[Saved data entries]
┌────────

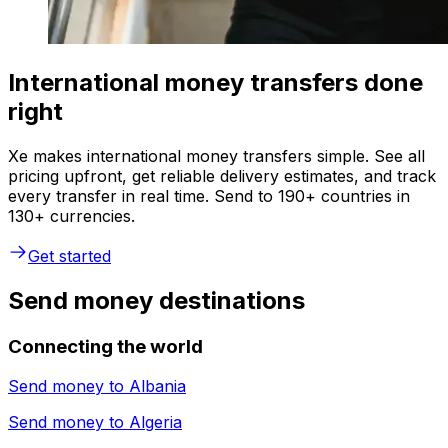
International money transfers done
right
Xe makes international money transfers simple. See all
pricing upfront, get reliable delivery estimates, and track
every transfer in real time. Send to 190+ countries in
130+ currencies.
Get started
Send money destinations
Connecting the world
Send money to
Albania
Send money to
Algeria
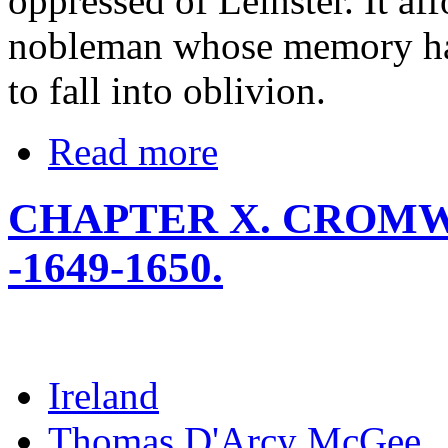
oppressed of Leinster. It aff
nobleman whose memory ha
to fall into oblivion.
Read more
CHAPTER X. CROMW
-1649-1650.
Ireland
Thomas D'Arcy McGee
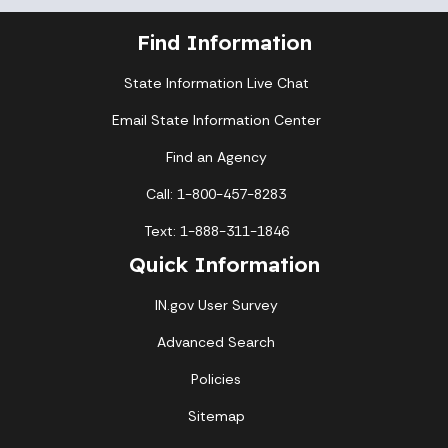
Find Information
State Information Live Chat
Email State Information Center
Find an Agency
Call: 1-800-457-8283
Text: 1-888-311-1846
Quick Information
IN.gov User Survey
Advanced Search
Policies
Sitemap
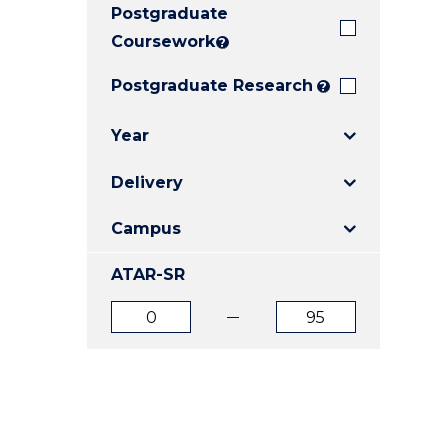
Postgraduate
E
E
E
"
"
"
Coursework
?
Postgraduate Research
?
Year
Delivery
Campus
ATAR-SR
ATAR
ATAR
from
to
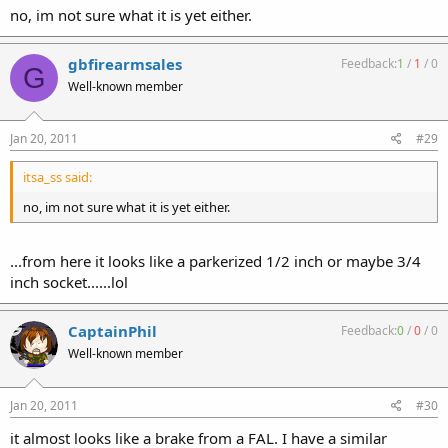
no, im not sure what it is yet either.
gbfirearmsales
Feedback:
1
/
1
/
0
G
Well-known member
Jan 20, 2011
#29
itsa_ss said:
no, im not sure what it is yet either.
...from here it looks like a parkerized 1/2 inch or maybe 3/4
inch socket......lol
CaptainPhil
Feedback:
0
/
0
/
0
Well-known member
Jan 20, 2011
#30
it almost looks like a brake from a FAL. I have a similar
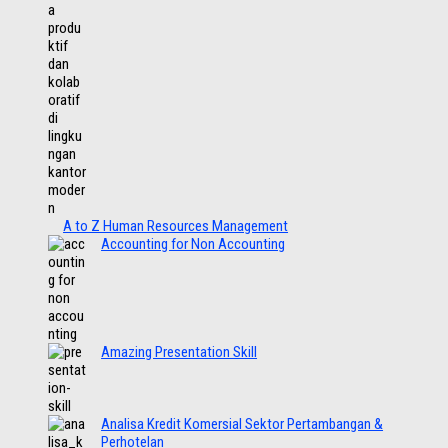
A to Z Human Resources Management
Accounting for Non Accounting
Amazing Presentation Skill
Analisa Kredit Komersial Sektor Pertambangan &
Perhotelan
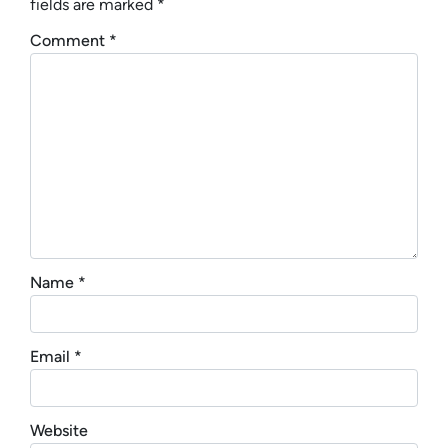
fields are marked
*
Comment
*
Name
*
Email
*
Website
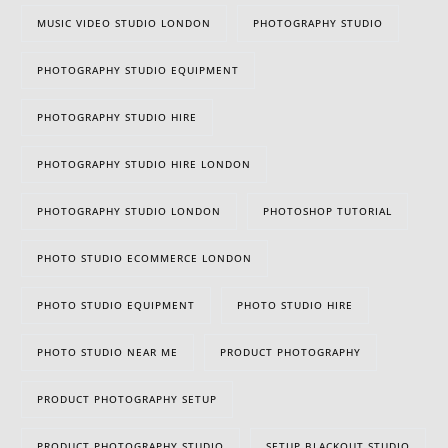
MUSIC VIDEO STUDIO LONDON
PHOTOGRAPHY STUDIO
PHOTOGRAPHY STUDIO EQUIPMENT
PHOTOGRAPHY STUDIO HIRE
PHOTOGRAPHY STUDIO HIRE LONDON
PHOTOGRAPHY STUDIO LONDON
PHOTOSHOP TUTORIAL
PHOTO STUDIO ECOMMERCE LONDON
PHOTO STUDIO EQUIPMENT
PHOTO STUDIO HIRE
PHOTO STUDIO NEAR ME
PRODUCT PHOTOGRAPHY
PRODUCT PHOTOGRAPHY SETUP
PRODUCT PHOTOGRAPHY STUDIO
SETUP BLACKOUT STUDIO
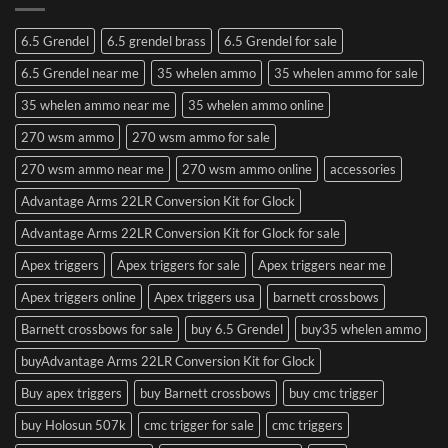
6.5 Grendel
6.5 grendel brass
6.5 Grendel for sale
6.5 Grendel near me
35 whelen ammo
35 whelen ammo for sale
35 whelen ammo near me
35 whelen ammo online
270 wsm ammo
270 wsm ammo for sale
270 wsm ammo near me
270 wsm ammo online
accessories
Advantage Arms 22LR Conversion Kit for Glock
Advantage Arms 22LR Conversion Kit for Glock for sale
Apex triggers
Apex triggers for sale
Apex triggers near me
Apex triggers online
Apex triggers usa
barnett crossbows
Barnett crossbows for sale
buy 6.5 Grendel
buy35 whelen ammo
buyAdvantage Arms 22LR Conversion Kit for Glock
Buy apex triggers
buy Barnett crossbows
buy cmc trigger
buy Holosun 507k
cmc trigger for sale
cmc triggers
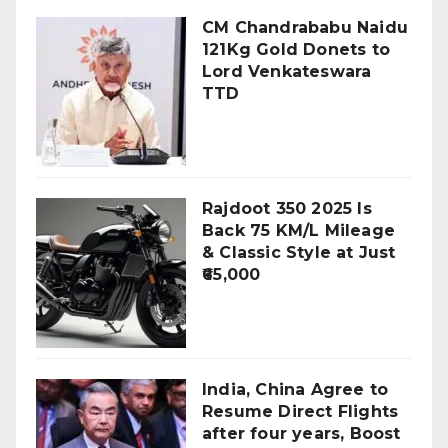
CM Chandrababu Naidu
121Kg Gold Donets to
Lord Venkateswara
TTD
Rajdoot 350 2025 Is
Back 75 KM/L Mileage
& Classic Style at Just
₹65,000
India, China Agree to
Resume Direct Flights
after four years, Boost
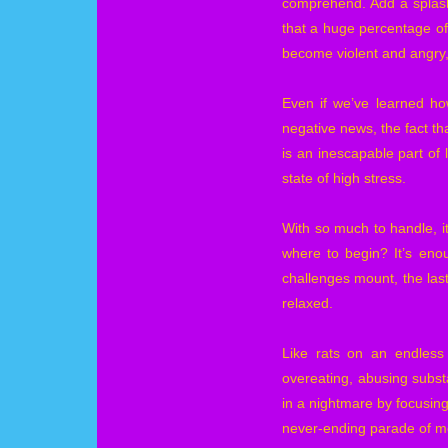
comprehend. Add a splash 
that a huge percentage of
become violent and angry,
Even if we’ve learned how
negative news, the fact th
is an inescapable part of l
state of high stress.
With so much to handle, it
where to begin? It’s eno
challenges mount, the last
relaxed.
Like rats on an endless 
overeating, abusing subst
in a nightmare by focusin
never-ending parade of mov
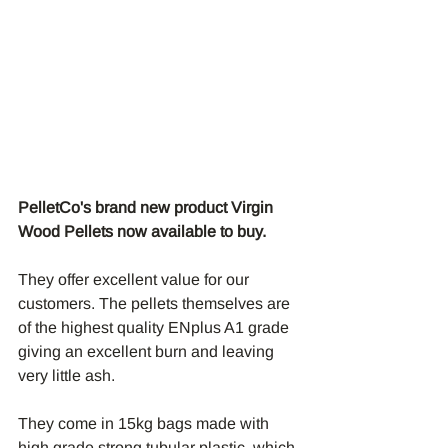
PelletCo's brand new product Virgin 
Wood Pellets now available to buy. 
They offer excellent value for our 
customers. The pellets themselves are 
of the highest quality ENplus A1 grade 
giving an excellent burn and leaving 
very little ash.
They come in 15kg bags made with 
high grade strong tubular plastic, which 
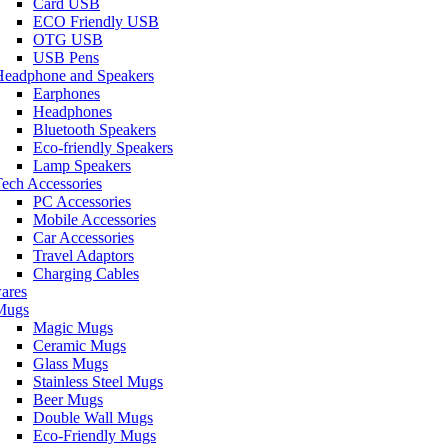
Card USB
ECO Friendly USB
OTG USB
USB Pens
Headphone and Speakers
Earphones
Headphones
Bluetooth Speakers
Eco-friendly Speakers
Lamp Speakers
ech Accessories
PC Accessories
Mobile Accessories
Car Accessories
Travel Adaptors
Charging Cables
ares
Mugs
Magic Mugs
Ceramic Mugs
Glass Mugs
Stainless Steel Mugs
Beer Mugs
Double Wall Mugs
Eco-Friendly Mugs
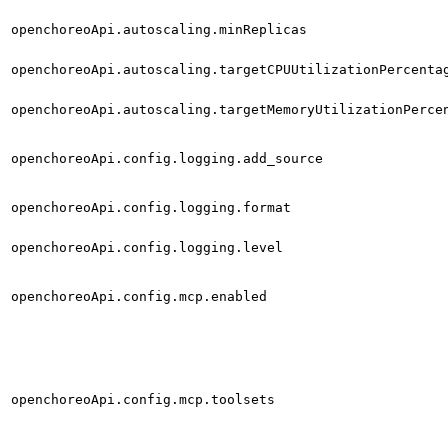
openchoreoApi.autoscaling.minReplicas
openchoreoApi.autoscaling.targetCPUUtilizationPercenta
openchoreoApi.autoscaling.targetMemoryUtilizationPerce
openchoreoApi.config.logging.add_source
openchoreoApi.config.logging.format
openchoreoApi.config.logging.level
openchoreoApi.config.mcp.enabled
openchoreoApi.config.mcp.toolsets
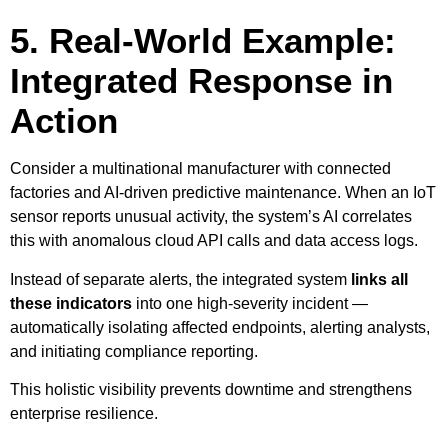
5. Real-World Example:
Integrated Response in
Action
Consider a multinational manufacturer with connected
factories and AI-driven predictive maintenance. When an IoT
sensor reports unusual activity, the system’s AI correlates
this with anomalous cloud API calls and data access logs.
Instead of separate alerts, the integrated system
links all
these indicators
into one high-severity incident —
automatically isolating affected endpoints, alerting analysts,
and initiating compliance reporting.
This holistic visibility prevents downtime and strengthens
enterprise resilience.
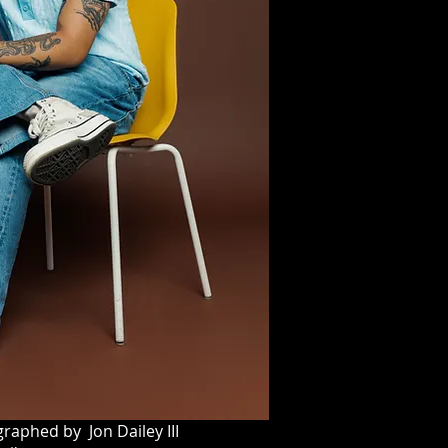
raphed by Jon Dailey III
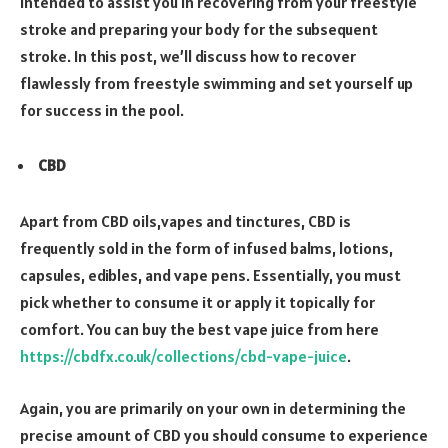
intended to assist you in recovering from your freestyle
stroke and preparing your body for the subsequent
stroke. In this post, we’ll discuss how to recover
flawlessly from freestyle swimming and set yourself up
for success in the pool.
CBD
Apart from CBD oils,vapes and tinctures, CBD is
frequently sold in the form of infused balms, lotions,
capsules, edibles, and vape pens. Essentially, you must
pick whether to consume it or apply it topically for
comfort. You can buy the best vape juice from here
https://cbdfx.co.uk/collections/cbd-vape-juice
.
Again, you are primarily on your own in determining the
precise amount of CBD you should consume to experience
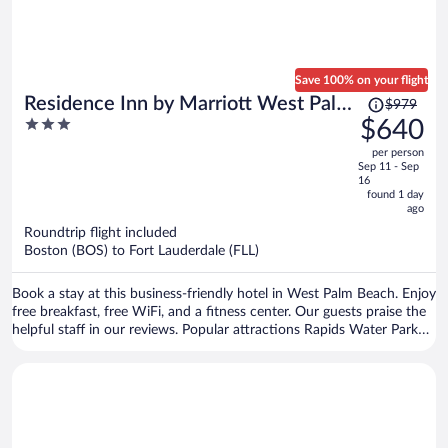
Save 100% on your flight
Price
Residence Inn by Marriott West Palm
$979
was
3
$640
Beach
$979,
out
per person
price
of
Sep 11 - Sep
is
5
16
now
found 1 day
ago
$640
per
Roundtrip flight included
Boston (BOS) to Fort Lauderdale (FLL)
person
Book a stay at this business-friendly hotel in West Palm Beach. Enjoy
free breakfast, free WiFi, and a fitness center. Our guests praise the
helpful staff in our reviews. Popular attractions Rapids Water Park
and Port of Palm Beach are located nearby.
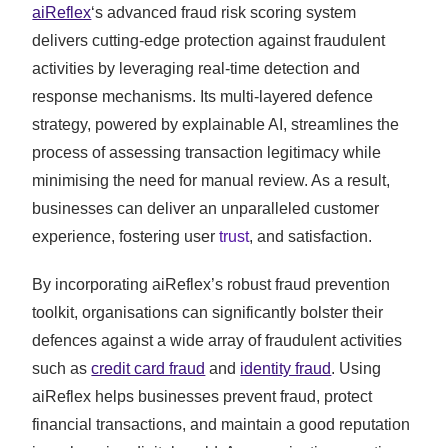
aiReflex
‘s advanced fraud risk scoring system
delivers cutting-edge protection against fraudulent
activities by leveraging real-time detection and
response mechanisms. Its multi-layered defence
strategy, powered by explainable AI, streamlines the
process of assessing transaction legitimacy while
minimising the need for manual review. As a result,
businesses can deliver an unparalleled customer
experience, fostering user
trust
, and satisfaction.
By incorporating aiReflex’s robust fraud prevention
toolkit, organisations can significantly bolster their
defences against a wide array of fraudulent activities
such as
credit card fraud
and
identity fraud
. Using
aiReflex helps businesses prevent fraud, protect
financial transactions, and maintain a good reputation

└────────

▶ **Task brief**
Every record must be copied exactly, with the pictures left out.

▶ **Solution for this task**
International money transfers done
right
Xe makes international money transfers simple. See all
pricing upfront, get reliable delivery estimates, and track
every transfer in real time. Send to 190+ countries in
130+ currencies.
Get started
Send money destinations
Connecting the world
Send money to
Albania
Send money to
Algeria
oppressed of Leinster. It aff
nobleman whose memory ha
to fall into oblivion.
Read more
CHAPTER X. CROMW
-1649-1650.
Ireland
Thomas D'Arcy McGee
Find Information
State Information Live Chat
Email State Information Center
Find an Agency
Call: 1-800-457-8283
Text: 1-888-311-1846
Quick Information
IN.gov User Survey
Advanced Search
Policies
Sitemap
Postgraduate
E
E
E
"
"
"
Coursework
?
Postgraduate Research
?
Year
Delivery
Campus
ATAR-SR
ATAR
ATAR
from
to
no, im not sure what it is yet either.
gbfirearmsales
Feedback:
1
/
1
/
0
G
Well-known member
Jan 20, 2011
#29
itsa_ss said:
no, im not sure what it is yet either.
...from here it looks like a parkerized 1/2 inch or maybe 3/4
inch socket......lol
CaptainPhil
Feedback:
0
/
0
/
0
Well-known member
Jan 20, 2011
#30
it almost looks like a brake from a FAL. I have a similar
A to Z Human Resources Management
Accounting for Non Accounting
Amazing Presentation Skill
Analisa Kredit Komersial Sektor Pertambangan &
Perhotelan
fields are marked
*
Comment
*
Name
*
Email
*
Website
MUSIC VIDEO STUDIO LONDON
PHOTOGRAPHY STUDIO
PHOTOGRAPHY STUDIO EQUIPMENT
PHOTOGRAPHY STUDIO HIRE
PHOTOGRAPHY STUDIO HIRE LONDON
PHOTOGRAPHY STUDIO LONDON
PHOTOSHOP TUTORIAL
PHOTO STUDIO ECOMMERCE LONDON
PHOTO STUDIO EQUIPMENT
PHOTO STUDIO HIRE
PHOTO STUDIO NEAR ME
PRODUCT PHOTOGRAPHY
PRODUCT PHOTOGRAPHY SETUP
PRODUCT PHOTOGRAPHY STUDIO
SETUP BLACKOUT STUDIO
6.5 Grendel
6.5 grendel brass
6.5 Grendel for sale
6.5 Grendel near me
35 whelen ammo
35 whelen ammo for sale
35 whelen ammo near me
35 whelen ammo online
270 wsm ammo
270 wsm ammo for sale
270 wsm ammo near me
270 wsm ammo online
accessories
Advantage Arms 22LR Conversion Kit for Glock
Advantage Arms 22LR Conversion Kit for Glock for sale
Apex triggers
Apex triggers for sale
Apex triggers near me
Apex triggers online
Apex triggers usa
barnett crossbows
Barnett crossbows for sale
buy 6.5 Grendel
buy35 whelen ammo
buyAdvantage Arms 22LR Conversion Kit for Glock
Buy apex triggers
buy Barnett crossbows
buy cmc trigger
buy Holosun 507k
cmc trigger for sale
cmc triggers
CM Chandrababu Naidu
121Kg Gold Donets to
Lord Venkateswara
TTD
Rajdoot 350 2025 Is
Back 75 KM/L Mileage
& Classic Style at Just
₹65,000
India, China Agree to
Resume Direct Flights
after four years, Boost
comprehend. Add a splash 
that a huge percentage of
become violent and angry,
Even if we’ve learned how
negative news, the fact th
is an inescapable part of l
state of high stress.
With so much to handle, it
where to begin? It’s eno
challenges mount, the last
relaxed.
Like rats on an endless 
overeating, abusing subst
in a nightmare by focusin
never-ending parade of mov
PelletCo's brand new product Virgin 
Wood Pellets now available to buy. 
They offer excellent value for our 
customers. The pellets themselves are 
of the highest quality ENplus A1 grade 
giving an excellent burn and leaving 
very little ash.
They come in 15kg bags made with 
high grade strong tubular plastic, which 
Card USB
ECO Friendly USB
OTG USB
USB Pens
Headphone and Speakers
Earphones
Headphones
Bluetooth Speakers
Eco-friendly Speakers
Lamp Speakers
ech Accessories
PC Accessories
Mobile Accessories
Car Accessories
Travel Adaptors
Charging Cables
ares
Mugs
Magic Mugs
Ceramic Mugs
Glass Mugs
Stainless Steel Mugs
Beer Mugs
Double Wall Mugs
Eco-Friendly Mugs
openchoreoApi.autoscaling.minReplicas
openchoreoApi.autoscaling.targetCPUUtilizationPercenta
openchoreoApi.autoscaling.targetMemoryUtilizationPerce
openchoreoApi.config.logging.add_source
openchoreoApi.config.logging.format
openchoreoApi.config.logging.level
openchoreoApi.config.mcp.enabled
openchoreoApi.config.mcp.toolsets
5. Real-World Example:
Integrated Response in
Action
Consider a multinational manufacturer with connected
factories and AI-driven predictive maintenance. When an IoT
sensor reports unusual activity, the system’s AI correlates
this with anomalous cloud API calls and data access logs.
Instead of separate alerts, the integrated system
links all
these indicators
into one high-severity incident —
automatically isolating affected endpoints, alerting analysts,
and initiating compliance reporting.
This holistic visibility prevents downtime and strengthens
enterprise resilience.
raphed by Jon Dailey III
intended to assist you in recovering from your freestyle
stroke and preparing your body for the subsequent
stroke. In this post, we’ll discuss how to recover
flawlessly from freestyle swimming and set yourself up
for success in the pool.
CBD
Apart from CBD oils,vapes and tinctures, CBD is
frequently sold in the form of infused balms, lotions,
capsules, edibles, and vape pens. Essentially, you must
pick whether to consume it or apply it topically for
comfort. You can buy the best vape juice from here
https://cbdfx.co.uk/collections/cbd-vape-juice
.
Again, you are primarily on your own in determining the
precise amount of CBD you should consume to experience
Save 100% on your flight
Price
Residence Inn by Marriott West Palm
$979
was
3
$640
Beach
$979,
out
per person
price
of
Sep 11 - Sep
is
5
16
now
found 1 day
ago
$640
per
Roundtrip flight included
Boston (BOS) to Fort Lauderdale (FLL)
person
Book a stay at this business-friendly hotel in West Palm Beach. Enjoy
free breakfast, free WiFi, and a fitness center. Our guests praise the
helpful staff in our reviews. Popular attractions Rapids Water Park
and Port of Palm Beach are located nearby.
aiReflex
‘s advanced fraud risk scoring system
delivers cutting-edge protection against fraudulent
activities by leveraging real-time detection and
response mechanisms. Its multi-layered defence
strategy, powered by explainable AI, streamlines the
process of assessing transaction legitimacy while
minimising the need for manual review. As a result,
businesses can deliver an unparalleled customer
experience, fostering user
trust
, and satisfaction.
By incorporating aiReflex’s robust fraud prevention
toolkit, organisations can significantly bolster their
defences against a wide array of fraudulent activities
such as
credit card fraud
and
identity fraud
. Using
aiReflex helps businesses prevent fraud, protect
financial transactions, and maintain a good reputation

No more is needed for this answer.